Hier soll er also stehen: Am Charlottenplatz, direkt neben dem Stadtpalais und in Sichtweite des Landtags wird der schwäbische Laokoon verzweifelt mit ICE-Schlangen ringen. Zehn Meter hoch soll das Stuttgart-21-Denkmal des Bildhauers Peter Lenk in die Höhe ragen, 160 Personen spielen mit, und keiner der "Polit-Puttos" sei Modell gestanden, betont der Künstler gegenüber Kontext: "Wer sich aber unbedingt als Wolkenkuckucksheimer erkennen will, der darf Abbildungen ungestraft für Bewerbungen verwenden: für ein politisches Amt, einen Beraterposten oder ein schönes Hallelujaplätzchen im Himmel." Ein Denkmal für ein Projekt, das Edzard Reuter als "politischen Skandal" kritisiert und der Künstler selbst als "groteske Entgleisung". Es ist auch ein Denkmal für den Protest gegen den Tiefbahnhof. Nun hat es endlich einen Ort.

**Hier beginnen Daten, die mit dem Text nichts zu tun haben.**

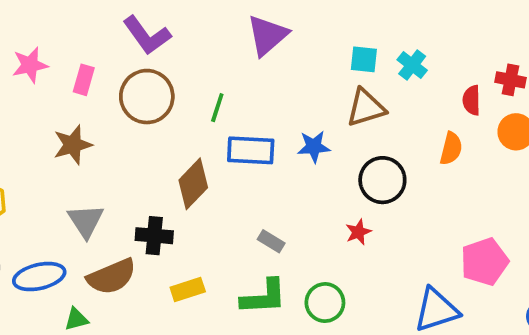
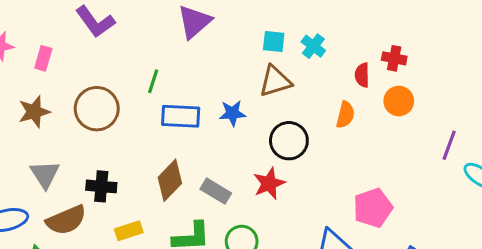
brown circle: (147, 97) -> (97, 109), moved
brown diamond: (193, 184) -> (170, 180), moved
red star: (358, 232) -> (269, 183), size x1.5
gray rectangle: (271, 241) -> (216, 191), moved, size x1.4

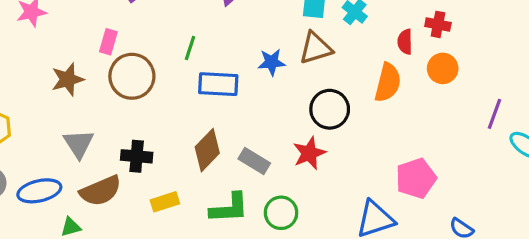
pink rectangle: (43, 58) -> (108, 42), moved
blue star: (232, 113) -> (272, 62), moved
orange semicircle: (345, 115) -> (388, 83), size x1.4

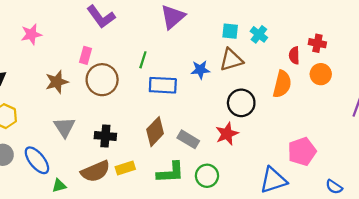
blue ellipse: (39, 191) -> (37, 160), turned 64
brown semicircle: (101, 191) -> (95, 171), moved

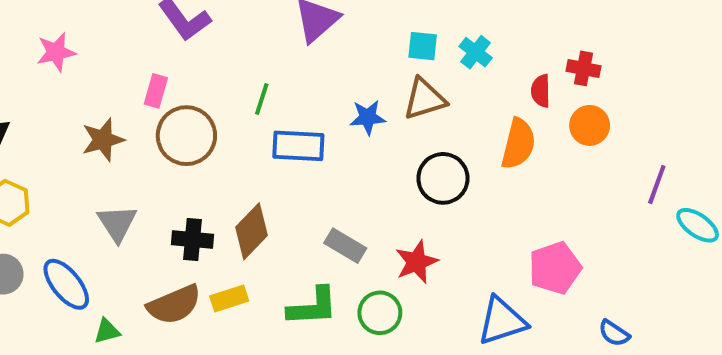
brown diamond: (155, 132) -> (252, 231), moved
red star: (227, 134) -> (417, 262), moved

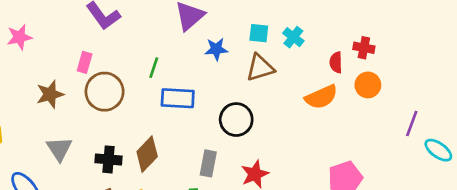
blue star: (368, 117) -> (216, 49), moved
orange semicircle: (518, 144) -> (321, 97), turned 52
black circle: (443, 178) -> (236, 120), moved
gray rectangle: (345, 246) -> (208, 163), turned 70

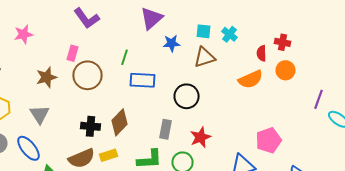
gray triangle: (59, 149) -> (40, 114), moved

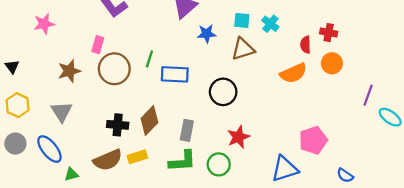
green line: (124, 57) -> (149, 59), moved
gray rectangle: (166, 129) -> (187, 130), moved

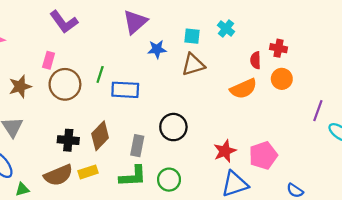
cyan cross: (270, 24) -> (226, 28), moved
black circle: (223, 92) -> (173, 127), moved
red star: (238, 137) -> (225, 151), moved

Vor sechs Jahren, bei einer Sendung der SWR-Reihe "Leute", kam Peter Lenk die Idee, sich mit der "Chronik einer Entgleisung" (Lenk) künstlerisch zu beschäftigen. Seit knapp zwei Jahren modelliert, schweißt und gießt der Bildhauer aus Bodman am Bodensee nun daran, hat um die 3.000 Arbeitsstunden in die Skulptur gesteckt. Jetzt ist er fast fertig und mit dem Standort am Charlottenplatz sehr zufrieden. Denn Lenks provokative Kunst braucht den öffentlichen Raum, die Sichtbarkeit, die Debatte. Seine satirischen Figuren leben von und mit der Auseinandersetzung, sorgen immer wieder auch für Zoff, wie etwa sein Relief "Friede sei mit Dir" am früheren taz-Haus in Berlin.

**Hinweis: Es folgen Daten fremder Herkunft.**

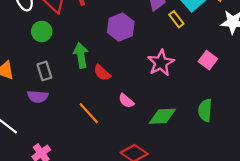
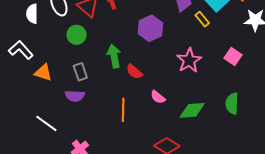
orange line: (89, 113) -> (123, 110), turned 45

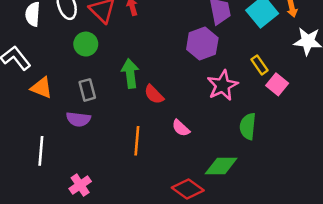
yellow rectangle: (202, 19) -> (259, 65), moved
purple hexagon: (150, 28) -> (202, 44), moved
green semicircle: (232, 104) -> (248, 126), moved
green diamond: (192, 110) -> (221, 166), moved
white line: (46, 123) -> (41, 151), turned 55

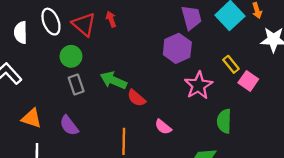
green arrow: (130, 73) -> (113, 80), turned -55
orange triangle: (42, 88) -> (31, 118), moved
gray rectangle: (87, 90) -> (76, 85), moved
purple semicircle: (78, 119) -> (69, 125), turned 50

"Das passt gut hierher", sagt Veronika Kienzle, die das kritische S-21-Denkmal als Bezirksvorsteherin von Stuttgart-Mitte immer unterstützt hat und auch als grüne OB-Kandidatin keinen Grund für einen Rückzieher sieht. Kienzle sitzt auf einer gelben Düne aus Holz vor dem Stadtpalais, die Füße in ein Planschbecken getaucht, einen Grillkorb vor sich: An diesem Samstag wird hier die Eröffnung des Festivals "Stuttgart am Meer" gefeiert. Das Stadtmuseum im Stadtpalais sei schließlich ein Ort des Nachdenkens, sagt Kienzle, und genau dies wolle Lenk ja erreichen: Nachdenken über Sinn und Unsinn eines tiefer gelegten Bahnhofs, der Milliarden Euro und Bäume verschlingt und eine Stadt tief gespalten hat. Aktuell wird bei "Stuttgart am Meer" eine städtebauliche Utopie für eine lebenswerte Stadt beschworen. Eine lebenswerte Stadt – ja, passt schon hierher, der rebellische Lenk.
Verkehrsminister Winfried Hermann ist gespannt
Das sieht auch Stuttgarts Kulturamtsleiter Marc Gegenfurtner so – "Der Lenk hat schon ein Händchen für gute Orte" –, bei dem die Fäden für die Platzprüfung zusammenlaufen. Bereits im vergangenen Jahr ist er an den Bodensee gereist, um Künstler und Kunstwerk kennenzulernen. Sie haben sich gut verstanden, der Kulturamtsleiter und der Künstler, was wohl am Humor liegt, den sie teilen, und der Lust am Lachen. Die Kunst werde er nicht beurteilen, sagt Gegenfurtner, aber "ich bin beeindruckt von Haltung und Konsequenz des Künstlers". Nur Kleinigkeiten zu Statik und Sicherheit müssten jetzt noch geprüft werden, Ende der Sommerferien seien sie durch, "es sieht gut aus". Kein Gemeinderatsbeschluss, kein Plazet vom Oberbürgermeister mehr? "Nicht dass ich wüsste", sagt Gegenfurtner.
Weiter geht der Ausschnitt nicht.